-- Opening Marker --

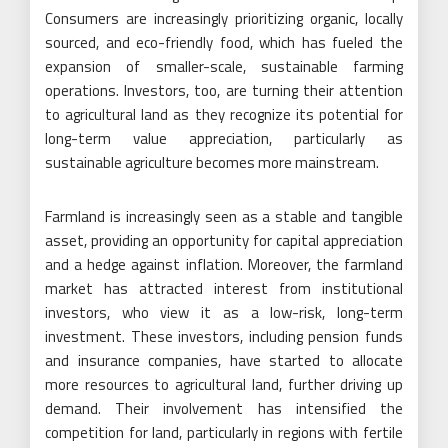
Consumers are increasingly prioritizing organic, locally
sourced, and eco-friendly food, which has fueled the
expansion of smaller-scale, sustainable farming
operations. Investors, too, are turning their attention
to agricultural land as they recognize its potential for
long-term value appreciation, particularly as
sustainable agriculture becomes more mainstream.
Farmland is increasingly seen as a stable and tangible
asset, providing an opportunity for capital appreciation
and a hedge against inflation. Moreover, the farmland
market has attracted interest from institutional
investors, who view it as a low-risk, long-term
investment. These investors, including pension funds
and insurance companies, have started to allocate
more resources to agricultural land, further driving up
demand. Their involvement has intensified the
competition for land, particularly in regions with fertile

-- Closing Marker --
-- Opening Marker --

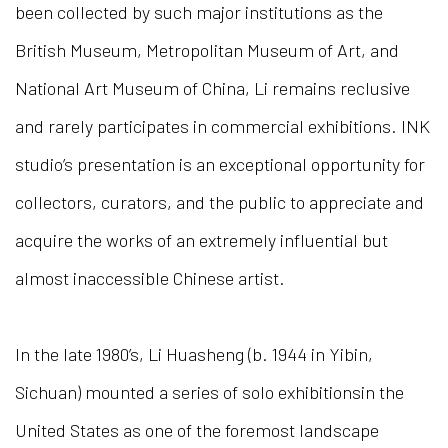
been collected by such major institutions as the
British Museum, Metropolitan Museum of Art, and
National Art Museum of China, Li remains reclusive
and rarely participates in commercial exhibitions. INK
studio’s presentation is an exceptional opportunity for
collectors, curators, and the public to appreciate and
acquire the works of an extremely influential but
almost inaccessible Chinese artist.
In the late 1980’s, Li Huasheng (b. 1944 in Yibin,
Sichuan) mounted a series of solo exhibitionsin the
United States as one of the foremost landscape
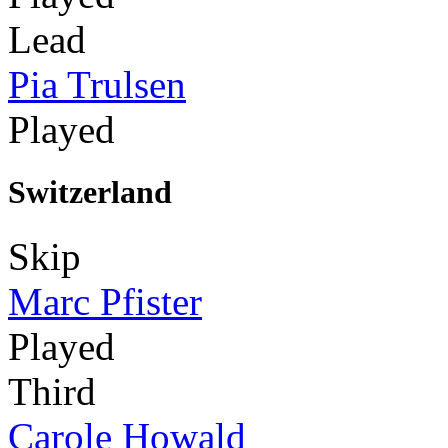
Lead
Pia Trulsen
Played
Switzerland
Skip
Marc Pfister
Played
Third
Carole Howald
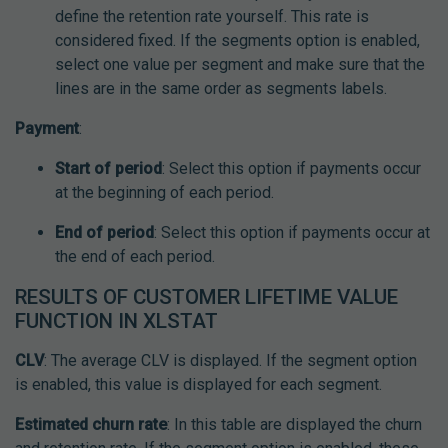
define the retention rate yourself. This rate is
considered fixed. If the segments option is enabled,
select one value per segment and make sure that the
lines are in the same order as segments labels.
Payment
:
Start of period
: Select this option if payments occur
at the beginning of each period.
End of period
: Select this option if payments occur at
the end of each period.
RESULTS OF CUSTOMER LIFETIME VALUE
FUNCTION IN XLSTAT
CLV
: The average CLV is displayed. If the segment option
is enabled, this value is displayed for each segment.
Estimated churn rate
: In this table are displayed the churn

-- Closing Marker --

Print exactly the lines above, between the one holding "Consumers are increasingly" and the one holding "Farmland is increasingly", inclusive, and nothing besides.

• [REPLY TO THE TASK]:
Consumers are increasingly prioritizing organic, locally
sourced, and eco-friendly food, which has fueled the
expansion of smaller-scale, sustainable farming
operations. Investors, too, are turning their attention
to agricultural land as they recognize its potential for
long-term value appreciation, particularly as
sustainable agriculture becomes more mainstream.
Farmland is increasingly seen as a stable and tangible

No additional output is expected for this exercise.